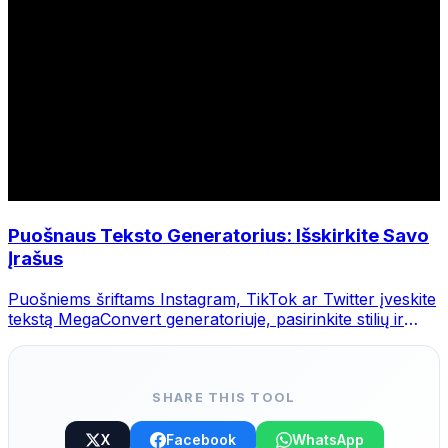
Puošnaus Teksto Generatorius: Išskirkite Savo
Įrašus
Puošniems šriftams Instagram, TikTok ar Twitter įveskite
tekstą MegaConvert generatoriuje, pasirinkite stilių ir
nukopijuokite.
SHARE THIS TOOL
X
Facebook
WhatsApp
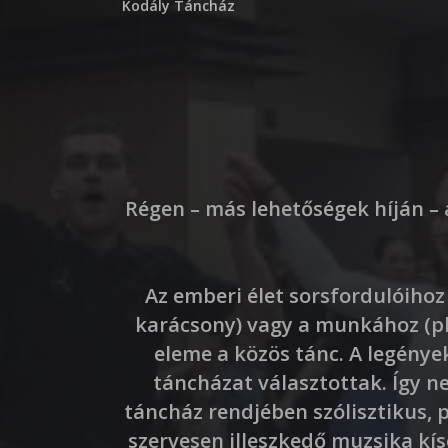
Kodály Táncház
Régen – más lehetőségek híján –
Az emberi élet sorsfordulóihoz 
karácsony) vagy a munkához (pl
eleme a közös tánc. A legénye
táncházat választottak. Így n
táncház rendjében szólisztikus, 
szervesen illeszkedő muzsika kísé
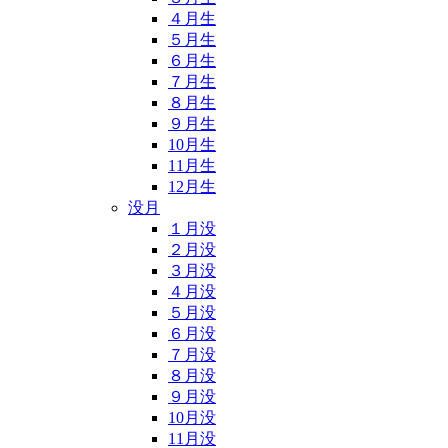
４月生
５月生
６月生
７月生
８月生
９月生
10月生
11月生
12月生
没月
１月没
２月没
３月没
４月没
５月没
６月没
７月没
８月没
９月没
10月没
11月没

|---|

Carry over each record above character for character, with the pictures left out.

Puošnaus Teksto Generatorius: Išskirkite Savo
Įrašus
Puošniems šriftams Instagram, TikTok ar Twitter įveskite
tekstą MegaConvert generatoriuje, pasirinkite stilių ir
nukopijuokite.
SHARE THIS TOOL
X
Facebook
WhatsApp
Kodály Táncház
Régen – más lehetőségek híján –
Az emberi élet sorsfordulóihoz 
karácsony) vagy a munkához (pl
eleme a közös tánc. A legénye
táncházat választottak. Így n
táncház rendjében szólisztikus, 
szervesen illeszkedő muzsika kísé
４月生
５月生
６月生
７月生
８月生
９月生
10月生
11月生
12月生
没月
１月没
２月没
３月没
４月没
５月没
６月没
７月没
８月没
９月没
10月没
11月没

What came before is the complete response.